In which direction will the reaction shift?

Will the equilibrium constant, K, increase or decrease?

Answer 1

Answer – We are given, reaction –

C(s) + H₂O(g) <-----> CO(g) + H₂(g)     K_p = 0.45 at 900 K

P of H₂O = 9.59 atm , excess of C(s) , so we need to put ICE chart first

     C(s) + H₂O(g) <-----> CO(g) + H₂(g)

I              9.59                   0             0

C                -x                   +x           +x

E             9.59-x               +x           +x

We know the , Kp expression for this one

Kp = P(CO) * P(H₂) / P(H₂O)

0.45 = x * x / (9.59-x)

0.45 (9.59-x) = x²

4.32 -0.45x =x²

So, x²+0.45x -4.32 = 0

Using the quadratic equation

x = 1.865

so, at the equilibrium the P of CO = x = 1.865 atm .

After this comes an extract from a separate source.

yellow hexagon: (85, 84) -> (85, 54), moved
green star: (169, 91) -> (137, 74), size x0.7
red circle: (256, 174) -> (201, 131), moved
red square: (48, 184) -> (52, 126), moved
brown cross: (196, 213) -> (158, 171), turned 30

After the equilibrium when we added the CO(g) is added then according to Le Chatelier's Principle there is equilibrium with shift towards opposite side, means when we CO(g) is added then the equilibrium will shift towards the reactant side, means left side.

As the reaction gets reversed due to CO(g) is added at equilibrium there is equilibrium constant also gets inverse. So the new equilibrium is Kp^’ = 1/ 0.45 = 2.22

So the equilibrium constant K gets increase